__What is being asked__. Among the entries below, extract exactly the lines that run from the one with "Segment every instance" through the one with "Mask anything matching ''spleen''.", both ends included.

Stored items:

● ● ● ● ● ● ●

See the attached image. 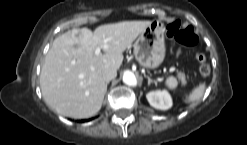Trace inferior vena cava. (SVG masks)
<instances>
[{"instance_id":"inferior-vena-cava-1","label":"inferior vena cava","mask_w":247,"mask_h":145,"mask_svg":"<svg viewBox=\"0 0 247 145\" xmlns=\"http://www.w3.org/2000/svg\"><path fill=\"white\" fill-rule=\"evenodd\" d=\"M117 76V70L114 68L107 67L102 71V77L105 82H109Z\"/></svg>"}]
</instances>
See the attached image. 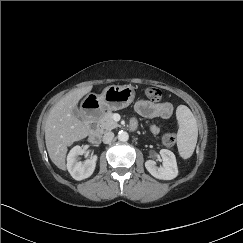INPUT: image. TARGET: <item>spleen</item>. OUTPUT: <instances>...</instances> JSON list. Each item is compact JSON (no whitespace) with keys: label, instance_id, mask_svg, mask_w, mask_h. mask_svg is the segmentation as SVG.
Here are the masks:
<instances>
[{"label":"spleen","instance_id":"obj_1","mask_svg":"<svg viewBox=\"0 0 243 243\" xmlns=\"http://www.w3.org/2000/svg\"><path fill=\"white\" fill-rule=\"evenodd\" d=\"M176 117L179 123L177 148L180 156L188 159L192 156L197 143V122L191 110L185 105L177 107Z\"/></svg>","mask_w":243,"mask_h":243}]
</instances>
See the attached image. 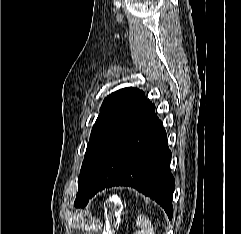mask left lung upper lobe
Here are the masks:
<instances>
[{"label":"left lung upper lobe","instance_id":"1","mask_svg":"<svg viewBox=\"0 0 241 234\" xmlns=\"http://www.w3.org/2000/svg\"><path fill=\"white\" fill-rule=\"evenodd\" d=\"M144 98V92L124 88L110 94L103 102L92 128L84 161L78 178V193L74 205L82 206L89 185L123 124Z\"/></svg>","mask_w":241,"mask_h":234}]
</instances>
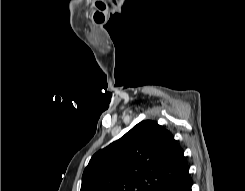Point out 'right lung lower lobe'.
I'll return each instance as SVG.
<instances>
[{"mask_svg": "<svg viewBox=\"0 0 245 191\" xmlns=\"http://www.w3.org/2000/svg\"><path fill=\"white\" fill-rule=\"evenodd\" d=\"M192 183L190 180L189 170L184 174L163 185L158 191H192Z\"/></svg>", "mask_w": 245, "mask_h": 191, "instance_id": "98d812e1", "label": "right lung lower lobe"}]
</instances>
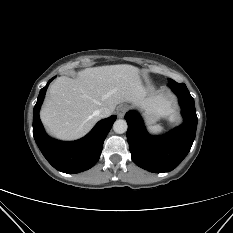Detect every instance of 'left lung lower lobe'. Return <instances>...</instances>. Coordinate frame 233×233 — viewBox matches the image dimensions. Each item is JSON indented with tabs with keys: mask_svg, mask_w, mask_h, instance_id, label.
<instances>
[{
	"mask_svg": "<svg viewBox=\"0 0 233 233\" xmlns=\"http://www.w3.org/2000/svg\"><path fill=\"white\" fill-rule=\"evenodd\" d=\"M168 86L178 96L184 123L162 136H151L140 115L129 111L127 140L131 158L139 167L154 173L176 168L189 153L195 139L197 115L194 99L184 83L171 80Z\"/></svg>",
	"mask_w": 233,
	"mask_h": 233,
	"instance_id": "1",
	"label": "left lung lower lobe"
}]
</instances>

● ● ● ● ● ● ●

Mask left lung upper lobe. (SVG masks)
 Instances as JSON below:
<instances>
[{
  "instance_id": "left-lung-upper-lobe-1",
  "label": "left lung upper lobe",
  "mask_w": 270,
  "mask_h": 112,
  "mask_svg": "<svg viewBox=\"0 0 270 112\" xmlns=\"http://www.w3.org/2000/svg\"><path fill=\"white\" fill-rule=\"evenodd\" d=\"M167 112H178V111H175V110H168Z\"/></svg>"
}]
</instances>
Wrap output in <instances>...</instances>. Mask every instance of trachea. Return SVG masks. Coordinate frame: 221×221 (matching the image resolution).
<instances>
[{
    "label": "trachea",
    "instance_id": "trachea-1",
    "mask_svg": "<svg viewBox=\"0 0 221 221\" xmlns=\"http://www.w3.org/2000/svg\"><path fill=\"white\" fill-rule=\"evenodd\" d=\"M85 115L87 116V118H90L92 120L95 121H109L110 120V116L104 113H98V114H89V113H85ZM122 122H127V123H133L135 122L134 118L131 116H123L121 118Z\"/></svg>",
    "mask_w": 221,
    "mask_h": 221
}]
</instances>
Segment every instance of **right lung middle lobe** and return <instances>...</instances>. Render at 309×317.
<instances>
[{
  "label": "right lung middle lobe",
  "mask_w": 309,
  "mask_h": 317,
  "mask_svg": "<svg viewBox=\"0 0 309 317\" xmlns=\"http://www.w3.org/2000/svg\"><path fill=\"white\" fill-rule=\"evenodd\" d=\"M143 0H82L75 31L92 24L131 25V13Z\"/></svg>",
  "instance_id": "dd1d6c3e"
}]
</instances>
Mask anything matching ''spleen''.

● ● ● ● ● ● ●

__Answer section__.
Segment every instance of **right lung middle lobe** and return <instances>...</instances>. Render at 309×317.
<instances>
[{
  "label": "right lung middle lobe",
  "mask_w": 309,
  "mask_h": 317,
  "mask_svg": "<svg viewBox=\"0 0 309 317\" xmlns=\"http://www.w3.org/2000/svg\"><path fill=\"white\" fill-rule=\"evenodd\" d=\"M143 0H82L75 31L92 24L131 25V13Z\"/></svg>",
  "instance_id": "dd1d6c3e"
}]
</instances>
Mask anything matching ''spleen''.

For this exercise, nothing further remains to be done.